Lars Snipen and Kristian Liland
Install the package from CRAN (https://cran.r-project.org/) in the standard way, either by
install.packages("microseq")
or by using the Tools - Install Packages… menu in RStudio.
Or, install from GitHub by
devtools::install_github("larssnip/microseq")
Obviously, you need the devtools
package from CRAN first.
There are plenty of R packages with functions for handling sequence
data. However, many of them insists on storing sequences in special data
types, usually variants of a list
. This is an idea inherited from
object oriented programming, but R is made to work with tables, and
the object oriented approach is more useful in other languages,
e.g. Python.
An idea behind this package is to keep sequence data in the generic data structures in R instead of creating new and complex data types. This makes it possible to use the power of standard data wrangling tools that R-users are familiar with.
Both FASTA and FASTQ files are read into tables, and sequences are
stored as texts. This makes it straightforward to use all the tools
available in packages like dplyr
and stringr
, for data wrangling and
string manipulations. Both input and output FASTA or FASTQ files may be
gzipped, no need for uncompressions.
Functions for findings ORFs or genes findOrfs()
, findrRNA()
,
findGenes()
return results as GFF-formatted tables, i.e. a standard
tibble
with either texts or numbers in the columns.
Many bioinformatic softwares produces results as tables, if you let them. Reading, wrangling and plotting data in tables is what R does best!
This toolbox is very much geared towards what we have found useful in microbial genomics.

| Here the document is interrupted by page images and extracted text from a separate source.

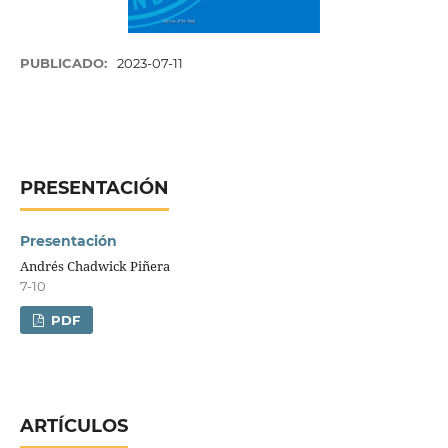
PUBLICADO:
2023-07-11
PRESENTACIÓN
Presentación
Andrés Chadwick Piñera
7-10
PDF
ARTÍCULOS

Some functions in this package calls upons external software that must be available on the system. Some of these are ‘installed’ by simply downloading a binary executable that you put somewhere proper on your computer. To make such programs visible to R, you typically need to update your PATH environment variable, to specify where these executables are located. Try it out, and use google for help!
The functions msalign()
and muscle()
uses the free software
muscle
(https://www.drive5.com/muscle/). From the website you download (and
unzip) an executable. NB! Change its name to
muscle, no more and no less (i.e. no
version numbers etc). In the R console the command
system("muscle -h")
should produce some sensible output.
The function findrRNA()
uses the free software
barrnap
(https://github.com/tseemann/barrnap). The GitHub site explains how to
install. In the R console the command
system("barrnap -h")
should produce some sensible output.
The function findGenes()
uses the free software
prodigal
(https://github.com/hyattpd/Prodigal). The GitHub site explains how to
install. In the R console the command
system("prodigal -h")
should produce some sensible output.